(Raw data)
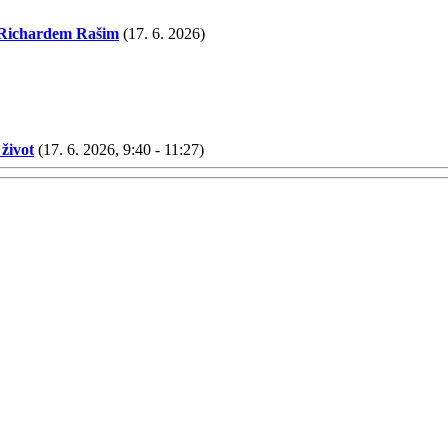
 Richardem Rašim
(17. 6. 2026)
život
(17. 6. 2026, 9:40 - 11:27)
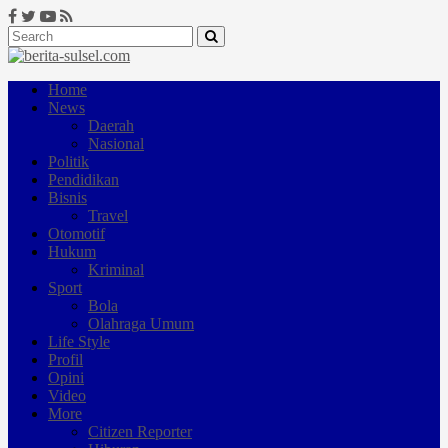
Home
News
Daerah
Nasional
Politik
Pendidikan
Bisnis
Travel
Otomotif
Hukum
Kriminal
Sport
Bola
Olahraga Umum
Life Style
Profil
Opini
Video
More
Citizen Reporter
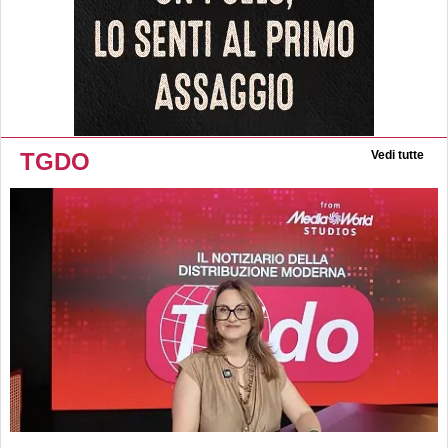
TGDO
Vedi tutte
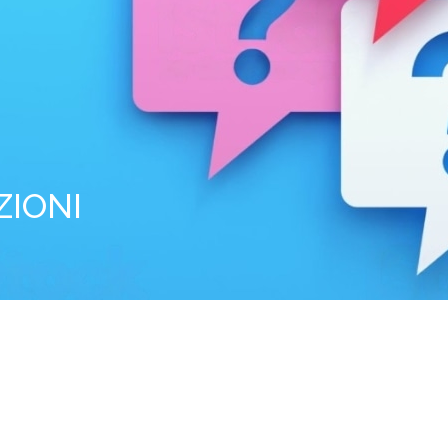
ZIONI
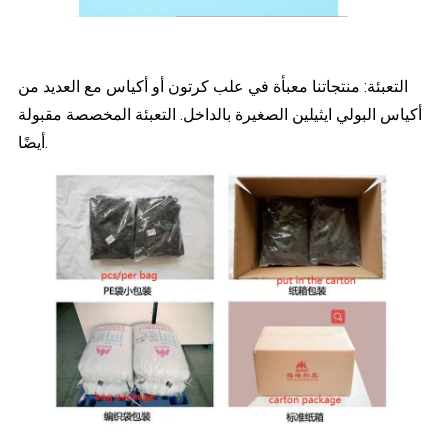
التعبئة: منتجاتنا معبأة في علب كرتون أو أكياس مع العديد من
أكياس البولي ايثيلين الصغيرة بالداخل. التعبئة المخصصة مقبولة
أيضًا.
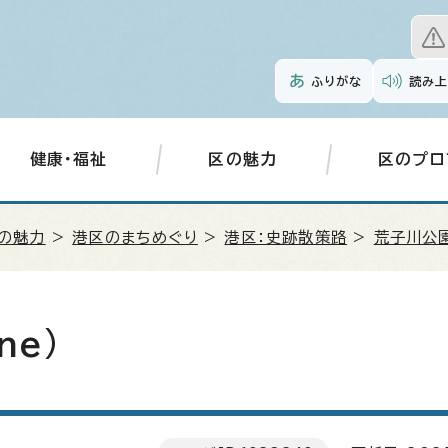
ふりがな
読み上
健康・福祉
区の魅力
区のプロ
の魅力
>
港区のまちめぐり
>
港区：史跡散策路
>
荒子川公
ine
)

---

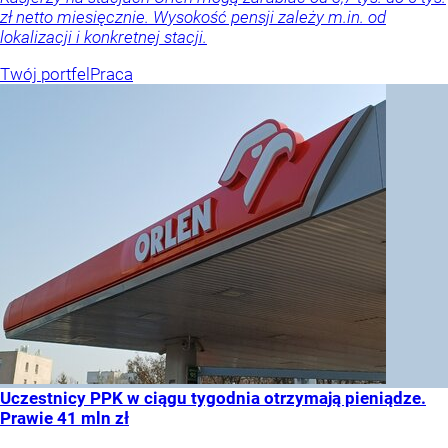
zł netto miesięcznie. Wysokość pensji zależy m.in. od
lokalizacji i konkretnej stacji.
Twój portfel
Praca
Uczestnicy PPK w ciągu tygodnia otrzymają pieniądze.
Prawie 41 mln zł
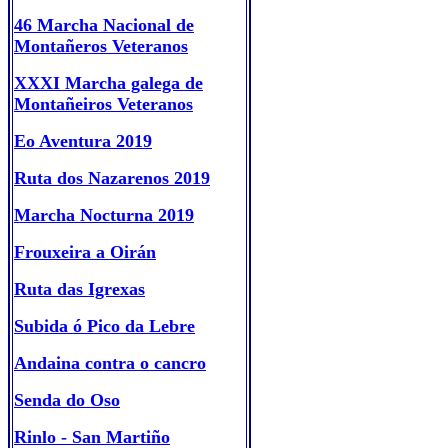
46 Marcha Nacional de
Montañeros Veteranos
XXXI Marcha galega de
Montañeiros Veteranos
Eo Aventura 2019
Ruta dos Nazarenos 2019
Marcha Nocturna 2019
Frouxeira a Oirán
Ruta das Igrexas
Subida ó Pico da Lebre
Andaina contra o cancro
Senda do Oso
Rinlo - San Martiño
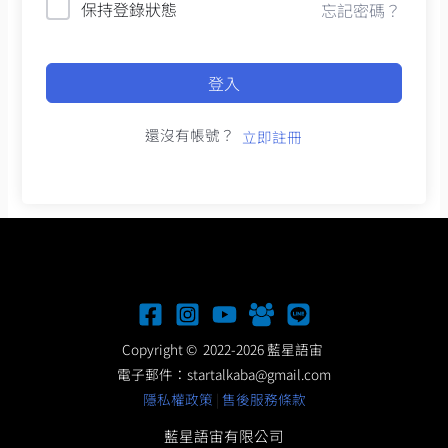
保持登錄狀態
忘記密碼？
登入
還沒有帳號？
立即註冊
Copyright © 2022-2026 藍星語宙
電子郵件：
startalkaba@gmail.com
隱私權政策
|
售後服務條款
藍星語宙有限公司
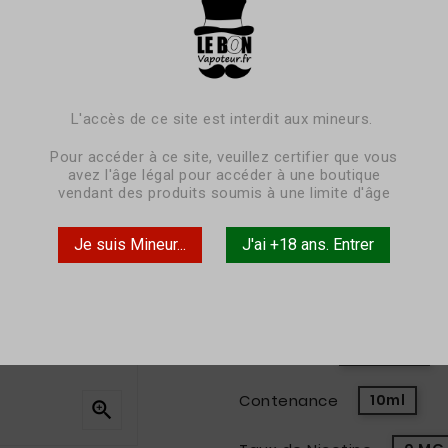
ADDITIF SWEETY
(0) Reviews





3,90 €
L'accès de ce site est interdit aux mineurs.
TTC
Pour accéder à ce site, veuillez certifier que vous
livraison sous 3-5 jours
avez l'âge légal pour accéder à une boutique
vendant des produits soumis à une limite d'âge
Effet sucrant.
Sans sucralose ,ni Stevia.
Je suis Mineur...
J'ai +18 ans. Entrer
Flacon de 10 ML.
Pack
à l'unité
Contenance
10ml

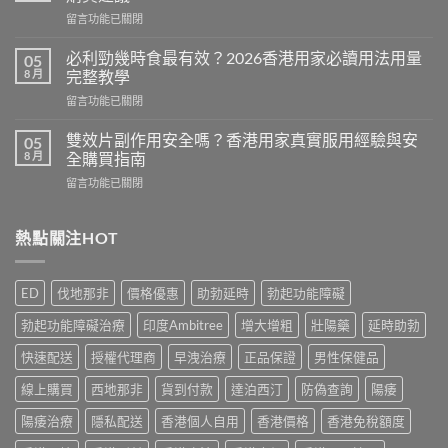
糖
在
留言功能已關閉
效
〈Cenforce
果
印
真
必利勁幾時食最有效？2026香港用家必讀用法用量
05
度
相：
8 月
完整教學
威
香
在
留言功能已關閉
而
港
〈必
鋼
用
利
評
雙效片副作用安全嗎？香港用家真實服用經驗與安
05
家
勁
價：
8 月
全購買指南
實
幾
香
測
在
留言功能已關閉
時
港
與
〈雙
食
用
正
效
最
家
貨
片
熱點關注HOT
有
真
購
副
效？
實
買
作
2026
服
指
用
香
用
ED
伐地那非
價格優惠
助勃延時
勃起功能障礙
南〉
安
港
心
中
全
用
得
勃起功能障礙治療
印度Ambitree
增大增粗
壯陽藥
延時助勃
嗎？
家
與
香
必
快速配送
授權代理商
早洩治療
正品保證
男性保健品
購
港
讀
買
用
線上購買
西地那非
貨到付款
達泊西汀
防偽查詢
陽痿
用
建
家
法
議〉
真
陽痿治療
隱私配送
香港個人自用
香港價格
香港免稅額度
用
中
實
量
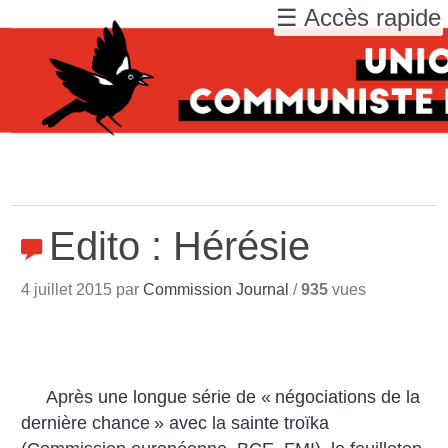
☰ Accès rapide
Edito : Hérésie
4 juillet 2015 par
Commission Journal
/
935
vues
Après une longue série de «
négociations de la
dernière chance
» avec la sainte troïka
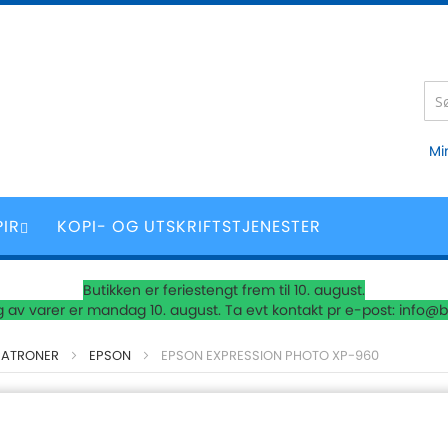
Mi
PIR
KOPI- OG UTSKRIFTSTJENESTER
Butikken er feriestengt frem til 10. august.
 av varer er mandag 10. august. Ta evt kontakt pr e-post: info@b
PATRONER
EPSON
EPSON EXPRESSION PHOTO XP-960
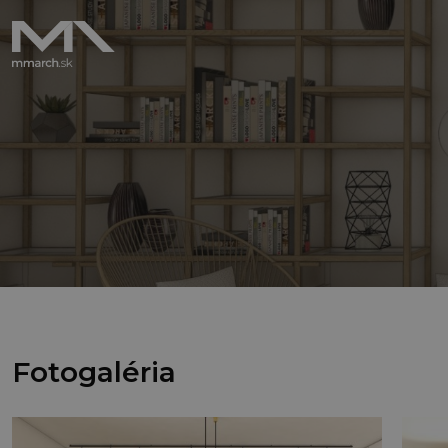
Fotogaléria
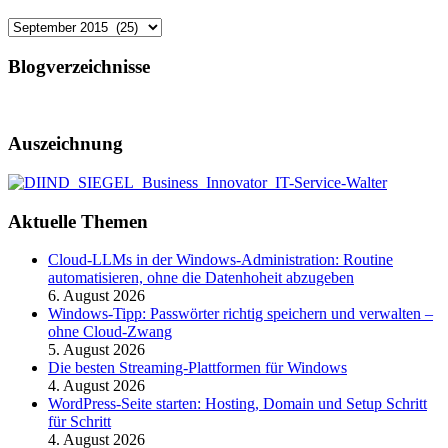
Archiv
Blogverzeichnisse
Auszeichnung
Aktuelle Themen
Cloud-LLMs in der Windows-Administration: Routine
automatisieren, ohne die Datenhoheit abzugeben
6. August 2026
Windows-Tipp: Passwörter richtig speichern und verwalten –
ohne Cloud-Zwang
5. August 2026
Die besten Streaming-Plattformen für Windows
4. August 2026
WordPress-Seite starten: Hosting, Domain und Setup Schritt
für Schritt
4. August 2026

(Directions for this task) Please find every line in the listing that holds the string "التعبئة" and copy it.

(Reply)
التعبئة: منتجاتنا معبأة في علب كرتون أو أكياس مع العديد من
أكياس البولي ايثيلين الصغيرة بالداخل. التعبئة المخصصة مقبولة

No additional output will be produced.